Industry struggles to find the words for allergic consumers

Manufacturers want the Food Standards Agency (FSA) to consider introducing graded risk allergy warnings to clear up confusion surrounding catch-all...

Manufacturers want the Food Standards Agency (FSA) to consider introducing graded risk allergy warnings to clear up confusion surrounding catch-all phrases such as "may contain"

They have also called for clearer guidelines on when allergy warnings should be used.

"The issue is not what should be on the label but rather should a statement be on there in the first place?" said Richard Wood, assistant director for food policy at the British Retail Consortium.

Wood is part of a new FSA working group developing guidance to minimise unnecessary labelling by 2006. Part of its remit is to consider graded allergen warnings, such as "produced on a shared line" or "produced in a shared plant", which could help severely allergic consumers make choices based on risk of adventitious contamination.

With allergy on the increase, research shows at-risk shoppers overlook 10% of "may contain" labels, while many more shun products they could safely eat.

Next month, the allergy labelling directive will make it compulsory to state in a product's ingredients list any of 13 common allergens used, but it does not cover adventitious contamination.

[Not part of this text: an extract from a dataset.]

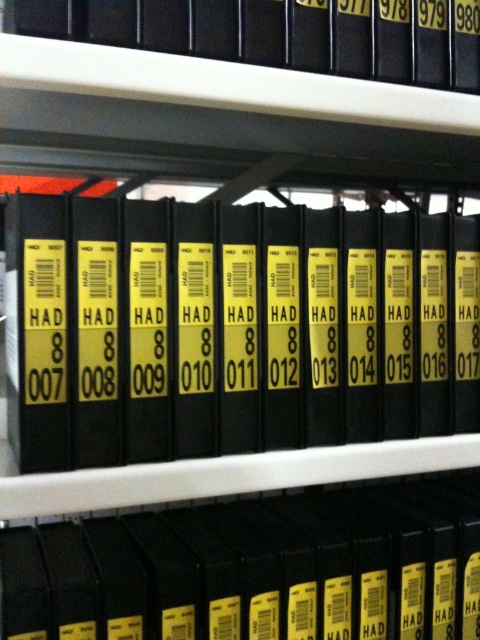 You are organizing files in a library and need to place a new binder between the black matte file at center and the black matte file at upper center. The new binder is 10 inches thick. Is there enough space between them?

The distance between the black matte file at center and the black matte file at upper center is 18.74 inches. Since the new binder is only 10 inches thick, there is sufficient space to place it between them.

You are organizing files in a library and need to place a new binder that is 12 inches tall. The black matte book at center is currently occupying a shelf space. Can the new binder fit in the space where the black matte file at upper center is located?

The black matte book at center is much taller than the black matte file at upper center. Since the new binder is 12 inches tall, it may not fit in the space allocated for the black matte file at upper center if the file is shorter than 12 inches.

Hazel Gowland, an allergy sufferer and consultant on the FSA working group, pointed out that a product sharing a line on which there was full wet cleaning may be at less risk of contamination than one made on some shared dry sites. In a bakery, for example, potentially allergic dust particles travel widely.

The group said that it was helping to assess potential field, transport and supply chain contamination risks for manufacturers.

Gowland warned that over-labelling could dilute the impact of allergy warnings. The group hopes to report by January.